According to Borrell, the combined defense spending in the EU has increased by only 20% from 1999 to 2021, compared to 66% for the US, 292% for Russia and 592% for China.
The events in Ukraine have resulted in “a tectonic shift of the European security landscape,” the diplomat insisted. “Now it is clear that Europe is in danger.”
In such circumstances, “the EU needs to take on more responsibility for its own security,” which would require creating “modern and interoperable European armed forces, looking at the higher-end of the spectrum and also striving to scale up capabilities and forces,” he pointed out.
Investments in the military must be coordinated among the EU member states as unilateral moves by countries could become “a waste of money, with the risk of multiplying existing loopholes and needless duplications,” Borrell warned.
The diplomat named three main lines of action that should eventually allow the bloc to eradicate the current gaps in its defense.
They include working on the combat readiness of their forces and stockpile replenishment, the modernization of air defenses, cyber and space-based capabilities and to jointly develop future key capabilities such as main battle tanks.
“The time to push forward European defense is now. We need to strengthen the European defense industrial base and to be operational with the needed military capacities. To be able to increase our military capacity to defend ourselves, to make NATO stronger and to support better our partners whenever needed,” Borrell insisted.
Moscow has decried EU involvement in the Ukrainian conflict and its increasing militarization, with Russia’s Foreign Minister Sergey Lavrov saying earlier this month that the bloc “is turning from a constructive economic platform that it was originally meant to be to being an aggressive militant player that has ambitions stretching far beyond the European continent.”
The EU “follows in the footsteps of NATO,” Lavrov insisted.

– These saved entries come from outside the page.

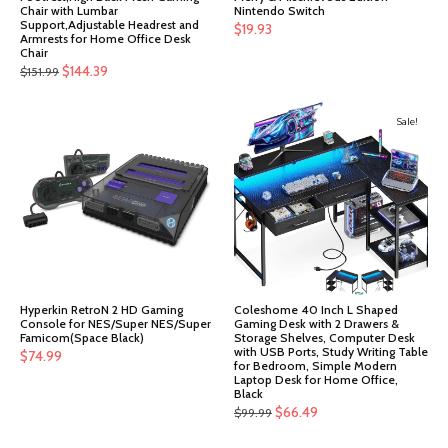
Chair with Lumbar
Nintendo Switch
Support,Adjustable Headrest and
$
19.93
Armrests for Home Office Desk
Chair
Original
Current
$
144.39
$
151.99
price
price
was:
is:
Sale!
$151.99.
$144.39.
Hyperkin RetroN 2 HD Gaming
Coleshome 40 Inch L Shaped
Console for NES/Super NES/Super
Gaming Desk with 2 Drawers &
Famicom(Space Black)
Storage Shelves, Computer Desk
with USB Ports, Study Writing Table
$
74.99
for Bedroom, Simple Modern
Laptop Desk for Home Office,
Black
Original
Current
$
66.49
$
99.99
price
price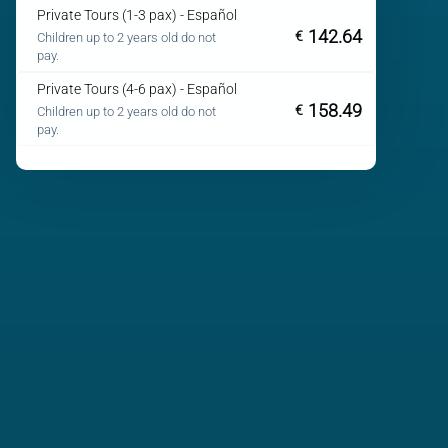
Private Tours (1-3 pax) - Español
142.64
€
Children up to 2 years old do not
pay.
Private Tours (4-6 pax) - Español
158.49
€
Children up to 2 years old do not
pay.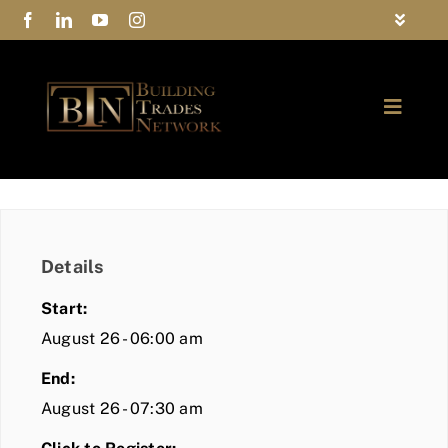
Skip
Toggle
to
Navigat
FAQs
content
Toggle
Privacy Policy
Naviga
ABOUT
Contact Us
FIND A MEMBER
Details
JOIN BTN
Start:
COMMUNITY
August 26 - 06:00 am
End:
EVENTS
August 26 - 07:30 am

The two entities are in the process of merging and in the future the EU will operate as merely an extension of the US-led military alliance, Lavrov said.
Besides sanctioning Russia, the EU has already allocated €2 bn for military aid to Kiev amid its conflict with Moscow. Borrell said in April that “this war must be won on the battlefield.” He also promised that “the EU will not let Ukraine run out of [military] equipment.”